From memory, i think idea is that you get from level 1 to level 2 after first session, 2-3 after session third session and for players that aren't complete beginners, you start at lv 3. Even taking that into consideration and average level up after 3-4 sessions, that's 12-16 or 15-19 sessions to get from 3-7lv or 1-7lv. With weekly sessions, 3-5 months of real time, if you play absolutely every weekend. Depending on timing and real world obligations, that can easily stretch to double that (6-10) months. Looking at my group for example, July and August are months people take summer vacations ( 3 weeks usually), with 5 of us in group, half of group is usually in July at sea with family, half of group is in August. 6 weeks of not playing. Then in September school starts, so last week of August and first of September is out. We are now at 8 weeks without session. That's 2 months of no play that's added to campaign length.

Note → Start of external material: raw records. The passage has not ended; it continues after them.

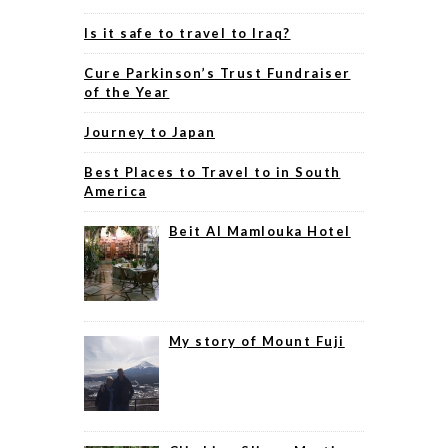
Is it safe to travel to Iraq?
Cure Parkinson’s Trust Fundraiser
of the Year
Journey to Japan
Best Places to Travel to in South
America
Beit Al Mamlouka Hotel
My story of Mount Fuji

Yes, D&D is framed with levels 1-20. But not all campaigns need to start at 1 and go to 20. Wanna play tier 3-4? Start with late tier 2 or early tier 3 characters. If someone asked me how to make campaign that gets to level 20, first advice would be - start at levels 12-14. Thats 6-8 level ups, or 18-24 sessions, something that's doable in a year. Most campaign fizzle out due to passing of time and people getting bored of playing same character for too long.
 


There was a mechanical point to them. Let's say you have a campaign starting at 18th level. One player shows up with a druid. Another shows up with a CW Samurai. The third player brings a Warblade. The Samurai character is going to have absolutely nothing that he's good at compared to the rest of the party.
Depends on the players. Are they power gamers or just there to have fun. I think in just a regular game of players who don't spend a lot of time online checking builds, that samurai player would be doing fine and the group would be having fun.
 

When a player creates a character, they likely have some core idea of who the character is/will be, or what the player wants to do with them. Maybe it is a matter of tactical powers, or theme, or exploring personality, or whatever. And, yes, it is great to play through a period of growth into that concept.
As a DM, I have a similar issue. When I come up with a campaign, I typically have an end game in mind, and the vast majority of the scenarios I run are taking the group towards that end. I might have a few filler adventures now and then, but for the most part it's just full steam ahead. Once we get to that end, we're done. Could I come up with another campaign idea? Sure, but by then I'm probably wanting to play something other than D&D.
 

As a DM, I have a similar issue. When I come up with a campaign, I typically have an end game in mind, and the vast majority of the scenarios I run are taking the group towards that end. I might have a few filler adventures now and then, but for the most part it's just full steam ahead. Once we get to that end, we're done. Could I come up with another campaign idea? Sure, but by then I'm probably wanting to play something other than D&D.
You sound more organised than me, I'll often start a campaign with little to no idea as to where it will lead. The last one I ran (quite some time ago now) had events that would unfold that players could get into or ignore as they wished. First few adventures led into something that was more of a story arc with the big bad being some throwaway character that was there, in the background, then suddenly he ended up with a grand scheme to thwart. We did finish that arc and then stop playing, but it had more to do with life at the time, getting your gaming group together can sometimes be like herding cats. We were gonna play something on the anniversary of us getting together which got pushed out a week, then 3 then over a month. The reasons for not being able to play were fair, so no complaints there, but sort of lost interest in trying.
 

I'm not entirely sure what you're asking here. I guess the basic answer for me is good players who want to play the game, and are interested in the world at large.

How you answered was great; mainly, was curious to see if there were any factors beyond the game, that that you felt constructively helped with ensuring the different campaigns went on for as long as it did.